Canada cannot muster the cookie-monster
We're not sure what explains the sudden explosion of crazy. Is it deep, destabilizing economic insecurity? The looming 2012 apocalypse? Having a black president? No one knows for sure. All we know is that within the GOP's base, and on certain frontiers of the left, as well as the wacky-science crowd, crazy is hot this year. Crazy sells. It's the year of crazy liberation! Say it loud, I'm nuts and proud. (Joan Walsh, “2009: The year in crazy,” Salon, 14 Dec. 2009)
In my country, boring is what we do. In 1995 we let a huge province vote to succeed and they almost succeeded. No guns, no violence, just democracy. Very little drama.
But crazy is exciting. Extremes are dynamic and fun. Wars and economic collapse fill news holes and sell advertising. Polar opinions are riveting. Cataclysmic prophesies on the right and left help one feel important and unprecedented. In short, crazy works.

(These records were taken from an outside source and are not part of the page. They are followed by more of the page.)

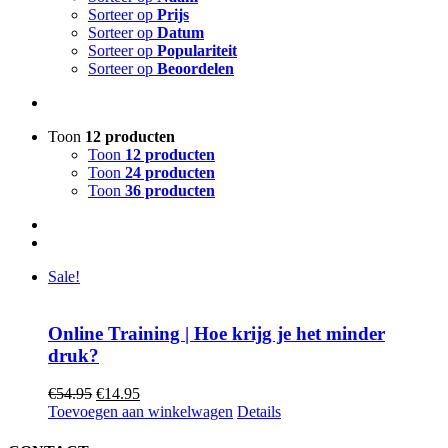
Sorteer op
Prijs
Sorteer op
Datum
Sorteer op
Populariteit
Sorteer op
Beoordelen
Toon
12 producten
Toon
12 producten
Toon
24 producten
Toon
36 producten
Sale!
Online Training | Hoe krijg je het minder
druk?
Oorspronkelijke
Huidige
€
54.95
€
14.95
prijs
prijs
Toevoegen aan winkelwagen
Details
was:
is:
€54.95.
€14.95.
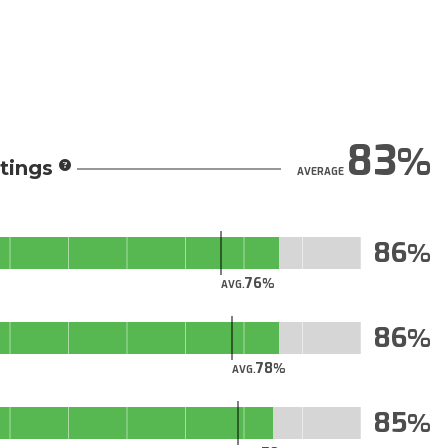
83
tings
AVERAGE
86
76
AVG.
86
78
AVG.
85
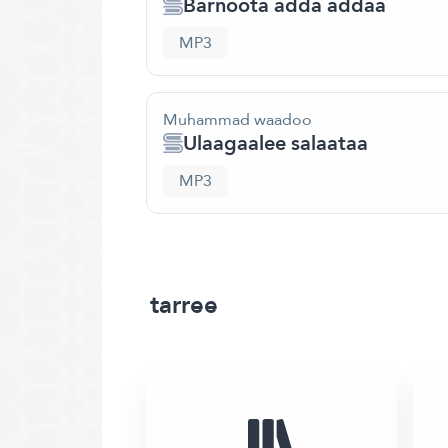
Barnoota adda addaa
MP3
Muhammad waadoo
Ulaagaalee salaataa
MP3
tarree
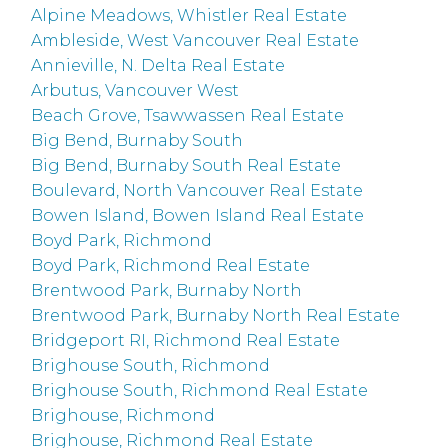
Alpine Meadows, Whistler Real Estate
Ambleside, West Vancouver Real Estate
Annieville, N. Delta Real Estate
Arbutus, Vancouver West
Beach Grove, Tsawwassen Real Estate
Big Bend, Burnaby South
Big Bend, Burnaby South Real Estate
Boulevard, North Vancouver Real Estate
Bowen Island, Bowen Island Real Estate
Boyd Park, Richmond
Boyd Park, Richmond Real Estate
Brentwood Park, Burnaby North
Brentwood Park, Burnaby North Real Estate
Bridgeport RI, Richmond Real Estate
Brighouse South, Richmond
Brighouse South, Richmond Real Estate
Brighouse, Richmond
Brighouse, Richmond Real Estate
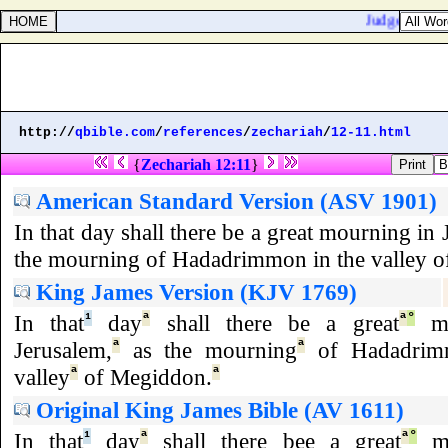
Judges 2:21. I
http://
qbible.com
/
references
/
zechariah
/
12-11.html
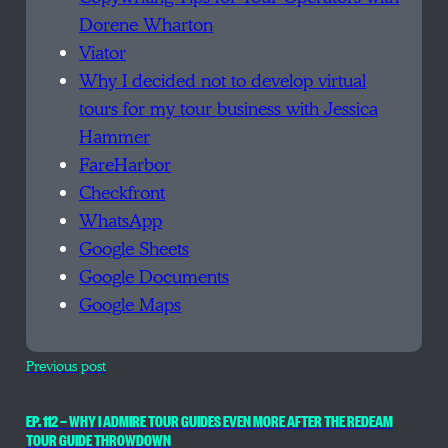
Dorene Wharton
Viator
Why I decided not to develop virtual
tours for my tour business with Jessica
Hammer
FareHarbor
Checkfront
WhatsApp
Google Sheets
Google Documents
Google Maps
Previous post
EP. 112 — WHY I ADMIRE TOUR GUIDES EVEN MORE AFTER THE REDEAM
TOUR GUIDE THROWDOWN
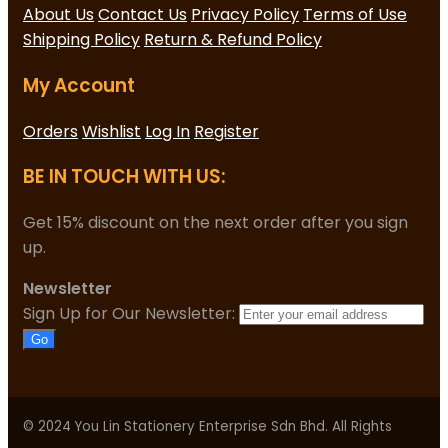
About Us
Contact Us
Privacy Policy
Terms of Use
Shipping Policy
Return & Refund Policy
My Account
Orders
Wishlist
Log In
Register
BE IN TOUCH WITH US:
Get 15% discount on the next order after you sign
up.
Newsletter
Sign Up for Our Newsletter:
Go
© 2024 You Lin Stationery Enterprise Sdn Bhd. All Rights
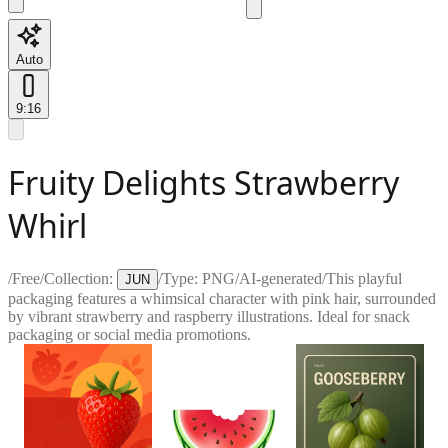
Auto
9:16
Fruity Delights Strawberry
Whirl
/
Free
/
Collection:
/
Type:
PNG
/
AI-generated
/
This playful
JUN
packaging features a whimsical character with pink hair, surrounded
by vibrant strawberry and raspberry illustrations. Ideal for snack
packaging or social media promotions.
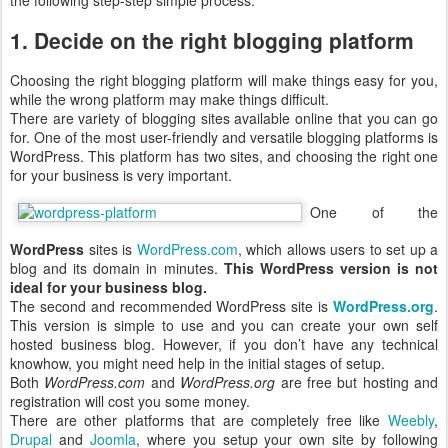
the following step-step simple process.
1. Decide on the right blogging platform
Choosing the right blogging platform will make things easy for you,
while the wrong platform may make things difficult.
There are variety of blogging sites available online that you can go
for. One of the most user-friendly and versatile blogging platforms is
WordPress. This platform has two sites, and choosing the right one
for your business is very important.
One of the
WordPress
sites is
WordPress.com
, which allows users to set up a
blog and its domain in minutes.
This WordPress version is not
ideal for your business blog.
The second and recommended WordPress site is
WordPress.org
.
This version is simple to use and you can create your own self
hosted business blog. However, if you don’t have any technical
knowhow, you might need help in the initial stages of setup.
Both
WordPress.com
and
WordPress.org
are free but hosting and
registration will cost you some money.
There are other platforms that are completely free like
Weebly
,
Drupal
and
Joomla
, where you setup your own site by following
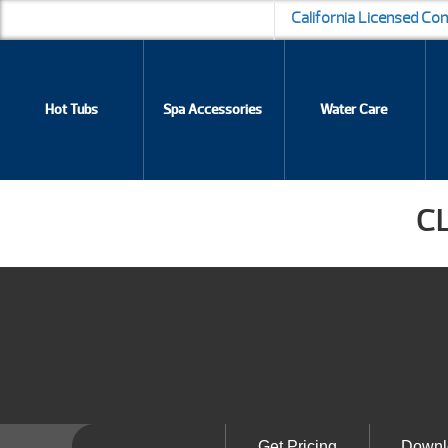
California Licensed Co
Hot Tubs
Spa Accessories
Water Care
C
Get Pricing
Downl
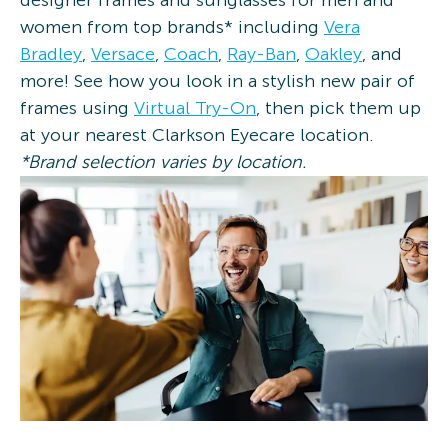
designer frames and sunglasses for men and
women from top brands* including
Vera
Bradley
,
Versace
,
Coach
,
Ray-Ban
,
Oakley
, and
more! See how you look in a stylish new pair of
frames using
Virtual Try-On
, then pick them up
at your nearest Clarkson Eyecare location.
*Brand selection varies by location.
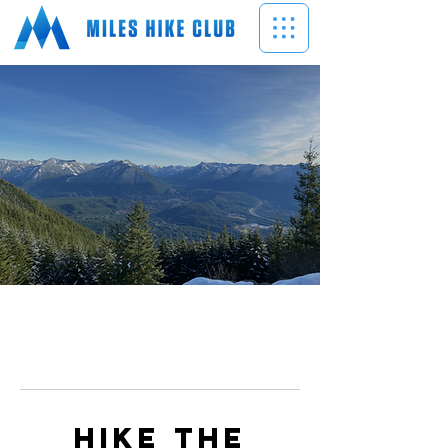
Hike the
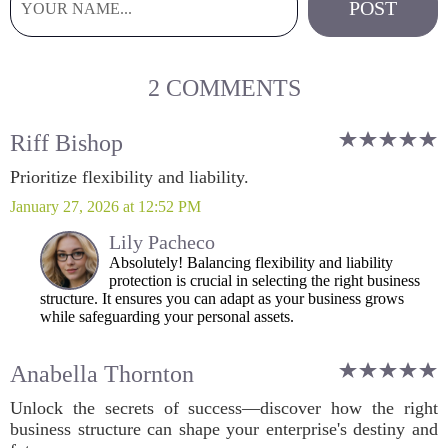
2 COMMENTS
Riff Bishop
Prioritize flexibility and liability.
January 27, 2026 at 12:52 PM
Lily Pacheco
Absolutely! Balancing flexibility and liability
protection is crucial in selecting the right business
structure. It ensures you can adapt as your business grows
while safeguarding your personal assets.
Anabella Thornton
Unlock the secrets of success—discover how the right
business structure can shape your enterprise's destiny and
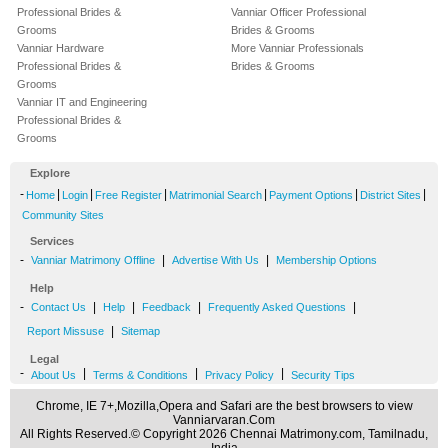
Professional Brides &
Vanniar Officer Professional
Grooms
Brides & Grooms
Vanniar Hardware
More Vanniar Professionals
Professional Brides &
Brides & Grooms
Grooms
Vanniar IT and Engineering
Professional Brides &
Grooms
Explore
-
|
|
|
|
|
|
Home
Login
Free Register
Matrimonial Search
Payment Options
District Sites
Community Sites
Services
-
|
|
Vanniar Matrimony Offline
Advertise With Us
Membership Options
Help
-
|
|
|
|
Contact Us
Help
Feedback
Frequently Asked Questions
|
Report Missuse
Sitemap
Legal
-
|
|
|
About Us
Terms & Conditions
Privacy Policy
Security Tips
Chrome, IE 7+,Mozilla,Opera and Safari are the best browsers to view
Vanniarvaran.Com
All Rights Reserved.© Copyright 2026 Chennai Matrimony.com, Tamilnadu,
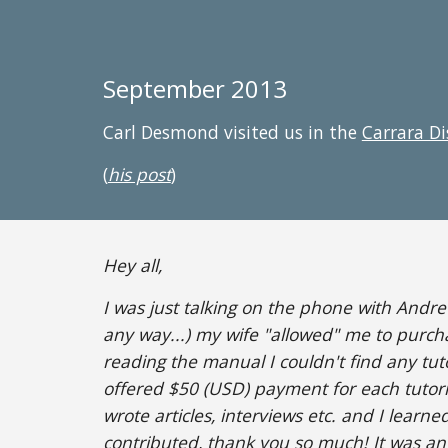
September 2013
Carl Desmond visited us in the
Carrara D
(
his post
)
Hey all,
I was just talking on the phone with Andr
any way...) my wife "allowed" me to purch
reading the manual I couldn't find any tuto
offered $50 (USD) payment for each tutorial
wrote articles, interviews etc. and I learne
contributed, thank you so much! It was a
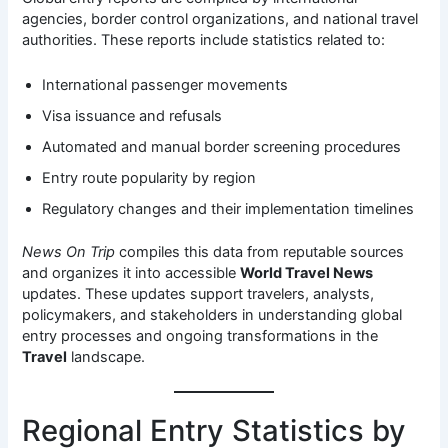
agencies, border control organizations, and national travel
authorities. These reports include statistics related to:
International passenger movements
Visa issuance and refusals
Automated and manual border screening procedures
Entry route popularity by region
Regulatory changes and their implementation timelines
News On Trip
compiles this data from reputable sources
and organizes it into accessible
World Travel News
updates. These updates support travelers, analysts,
policymakers, and stakeholders in understanding global
entry processes and ongoing transformations in the
Travel
landscape.
Regional Entry Statistics by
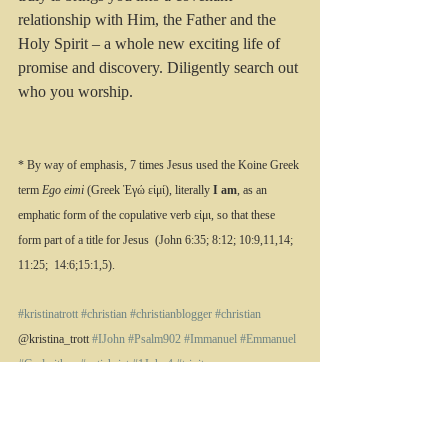
relationship with Him, the Father and the 
Holy Spirit – a whole new exciting life of 
promise and discovery. Diligently search out 
who you worship.
* By way of emphasis, 7 times Jesus used the Koine Greek 
term 
Ego eimi
 (Greek Ἐγώ εἰμί), literally 
I am
, as an 
emphatic form of the copulative verb εἰμι, so that these 
form part of a title for Jesus  (John 6:35; 8:12; 10:9,11,14; 
11:25;  14:6;15:1,5).
#kristinatrott
#christian
#christianblogger
#christian
@kristina_trott 
#IJohn
#Psalm902
#Immanuel
#Emmanuel
#Godwithus
#antichrist
#1John4
#trinity
All quotations are from the NLT.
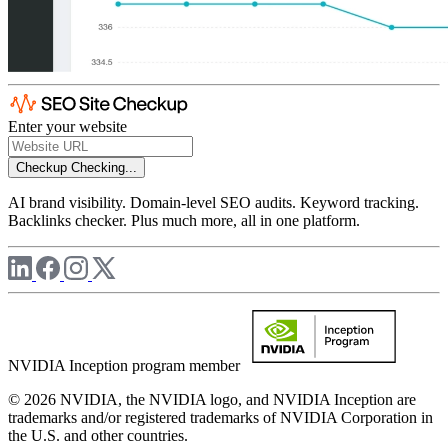
Enter your website
Checkup
Checking...
AI brand visibility. Domain-level SEO audits. Keyword tracking.
Backlinks checker. Plus much more, all in one platform.
NVIDIA Inception program member
© 2026 NVIDIA, the NVIDIA logo, and NVIDIA Inception are
trademarks and/or registered trademarks of NVIDIA Corporation in
the U.S. and other countries.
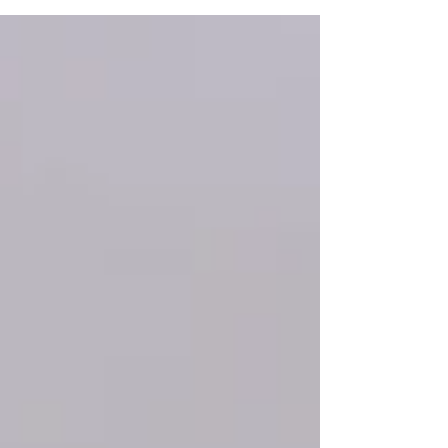
be unclear. In this article, we’ll explore how age
impacts fertility in women, including key factors,
common myths, and real-world statistics. 1.
Fertility Peaks and Declines Women are born
with all the eggs they will ever have, typically
around 1–2 million at birth. However, by pu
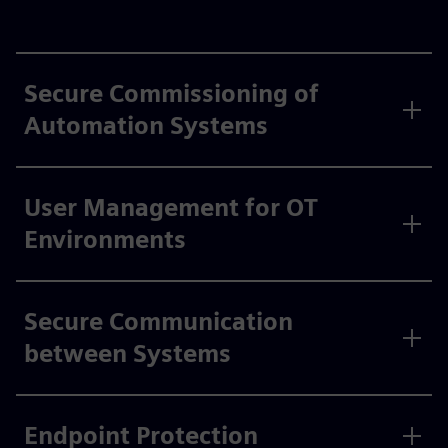
Secure Commissioning of
Automation Systems
User Management for OT
Environments
Secure Communication
between Systems
Endpoint Protection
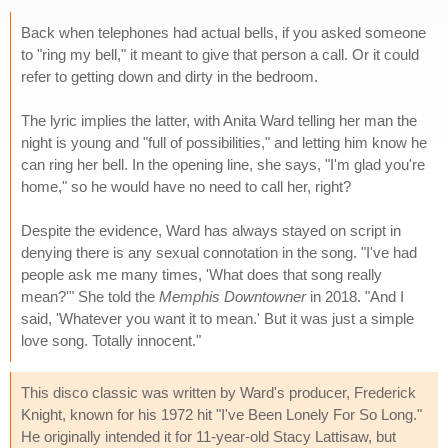
Back when telephones had actual bells, if you asked someone
to "ring my bell," it meant to give that person a call. Or it could
refer to getting down and dirty in the bedroom.
The lyric implies the latter, with Anita Ward telling her man the
night is young and "full of possibilities," and letting him know he
can ring her bell. In the opening line, she says, "I'm glad you're
home," so he would have no need to call her, right?
Despite the evidence, Ward has always stayed on script in
denying there is any sexual connotation in the song. "I've had
people ask me many times, 'What does that song really
mean?'" She told the
Memphis Downtowner
in 2018. "And I
said, 'Whatever you want it to mean.' But it was just a simple
love song. Totally innocent."
This disco classic was written by Ward's producer, Frederick
Knight, known for his 1972 hit "I've Been Lonely For So Long."
He originally intended it for 11-year-old Stacy Lattisaw, but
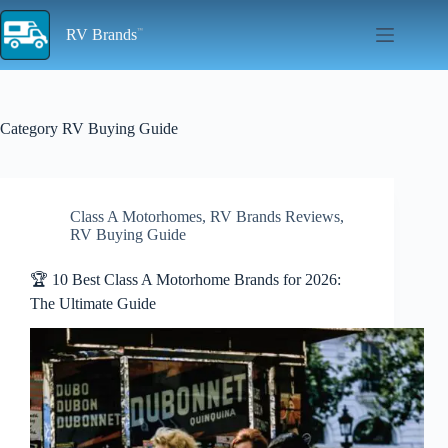
Skip
to
RV Brands
content
Category
RV Buying Guide
Class A Motorhomes
,
RV Brands Reviews
,
RV Buying Guide
🏆 10 Best Class A Motorhome Brands for 2026:
The Ultimate Guide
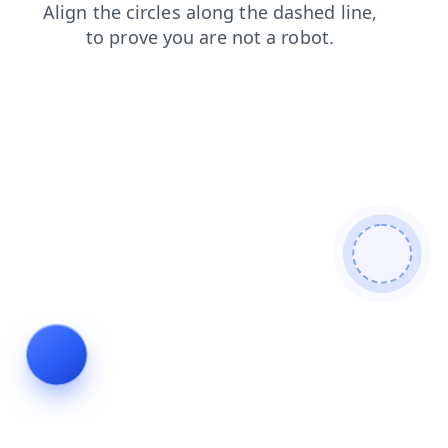
search
login
blog
faq
contacts
shop
news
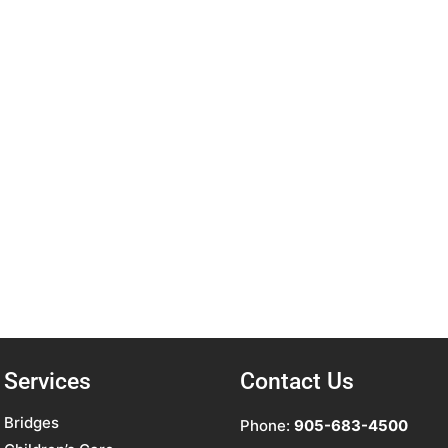
Services
Contact Us
Bridges
Phone:
905-683-4500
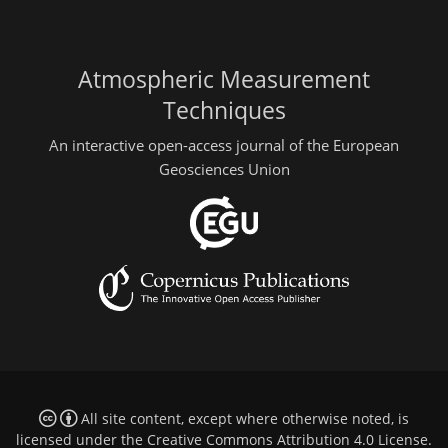
Atmospheric Measurement
Techniques
An interactive open-access journal of the European
Geosciences Union
All site content, except where otherwise noted, is
licensed under the
Creative Commons Attribution 4.0 License
.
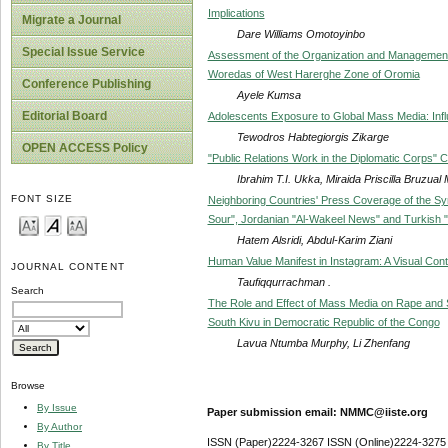
Implications
Migrate a Journal
Dare Williams Omotoyinbo
Special Issue Service
Assessment of the Organization and Management 
Woredas of West Harerghe Zone of Oromia
Conference Publishing
Ayele Kumsa
Editorial Board
Adolescents Exposure to Global Mass Media: Infl
Tewodros Habtegiorgis Zikarge
OPEN ACCESS Policy
"Public Relations Work in the Diplomatic Corps" Ca
Ibrahim T.I. Ukka, Miraida Priscilla Bruzual
FONT SIZE
Neighboring Countries' Press Coverage of the Syr
Sour", Jordanian "Al-Wakeel News" and Turkish 
Hatem Alsridi, Abdul-Karim Ziani
Human Value Manifest in Instagram: A Visual Con
JOURNAL CONTENT
Taufiqqurrachman .
Search
The Role and Effect of Mass Media on Rape and S
South Kivu in Democratic Republic of the Congo
Lavua Ntumba Murphy, Li Zhenfang
Browse
By Issue
Paper submission email: NMMC@iiste.org
By Author
ISSN (Paper)2224-3267 ISSN (Online)2224-3275
By Title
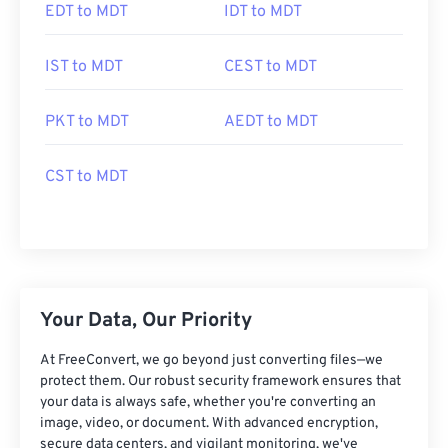
EDT to MDT
IDT to MDT
IST to MDT
CEST to MDT
PKT to MDT
AEDT to MDT
CST to MDT
Your Data, Our Priority
At FreeConvert, we go beyond just converting files—we
protect them. Our robust security framework ensures that
your data is always safe, whether you're converting an
image, video, or document. With advanced encryption,
secure data centers, and vigilant monitoring, we've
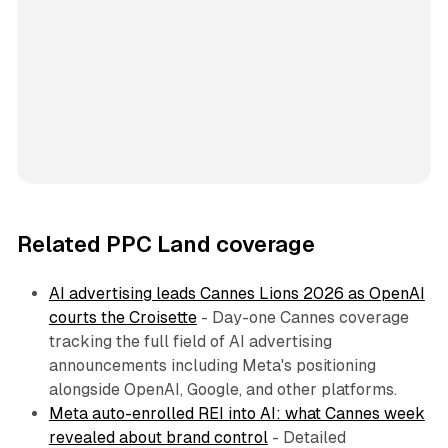
Related PPC Land coverage
AI advertising leads Cannes Lions 2026 as OpenAI
courts the Croisette
- Day-one Cannes coverage
tracking the full field of AI advertising
announcements including Meta's positioning
alongside OpenAI, Google, and other platforms.
Meta auto-enrolled REI into AI: what Cannes week
revealed about brand control
- Detailed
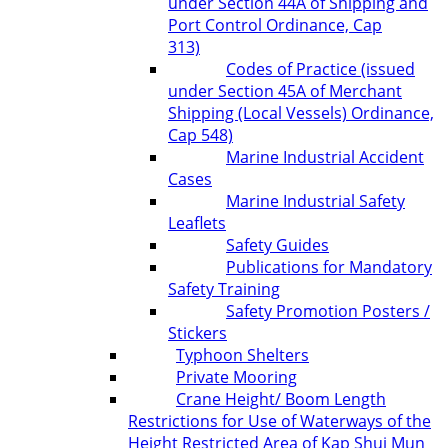
under Section 44A of Shipping and
Port Control Ordinance, Cap
313)
Codes of Practice (issued
under Section 45A of Merchant
Shipping (Local Vessels) Ordinance,
Cap 548)
Marine Industrial Accident
Cases
Marine Industrial Safety
Leaflets
Safety Guides
Publications for Mandatory
Safety Training
Safety Promotion Posters /
Stickers
Typhoon Shelters
Private Mooring
Crane Height/ Boom Length
Restrictions for Use of Waterways of the
Height Restricted Area of Kap Shui Mun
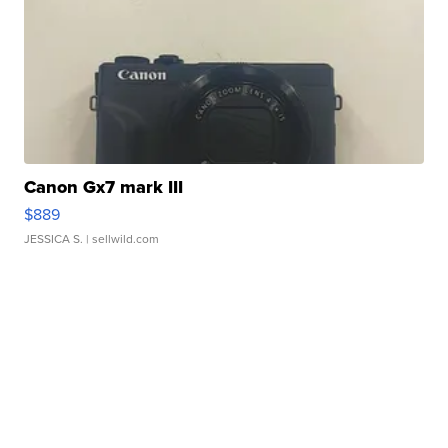
Canon Gx7 mark III
$889
JESSICA S.
| sellwild.com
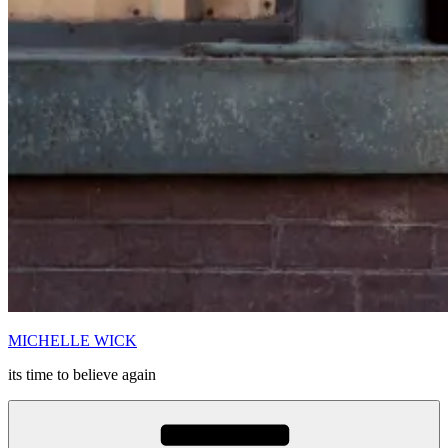
MICHELLE WICK
its time to believe again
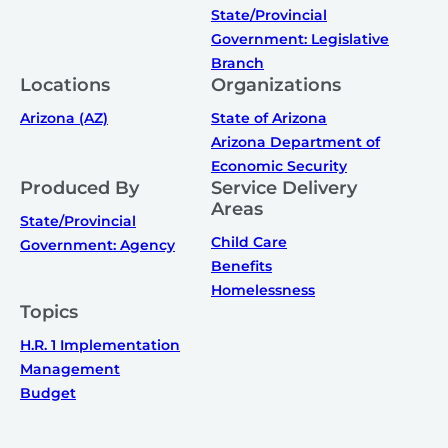
State/Provincial
Government: Legislative
Branch
Locations
Organizations
Arizona (AZ)
State of Arizona
Arizona Department of
Economic Security
Produced By
Service Delivery
Areas
State/Provincial
Child Care
Government: Agency
Benefits
Homelessness
Topics
H.R. 1 Implementation
Management
Budget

Until America grows up, settles down and takes its responsibilities to its people and the world a little more seriously, crazy will be the norm. (Mike Steers, response to post, “2009: The year in crazy,” Salon)
Until America grows up, settles down and takes its responsibilities to its people and the world a little more seriously, crazy will be the norm.
But how grown-up is a nation that still talks as if it were the Edwardian? Can you imagine such a nation having its own 60s? If not, it's not serious, or boring -- more like moribond, or dead, with a gleam of rich sadism just lurking behind the peaceful facade.
Cdns like being boring because they thereby never quite feel like they're kids with hands caught in the cookie jar, which is what creates so much of the psychodrama in the American scene. So violence gets abrogated, at the cost of self-minimization -- of living. Poor trade. Still, Quebec got off, not because Canadians are so peaceful but because they weren't yet in the mood for war. If they try it again a few years from now, Canada will invade, punish, cripple, as many Canucks decide, rather than be known for silver, they'd too like to command respect through steel.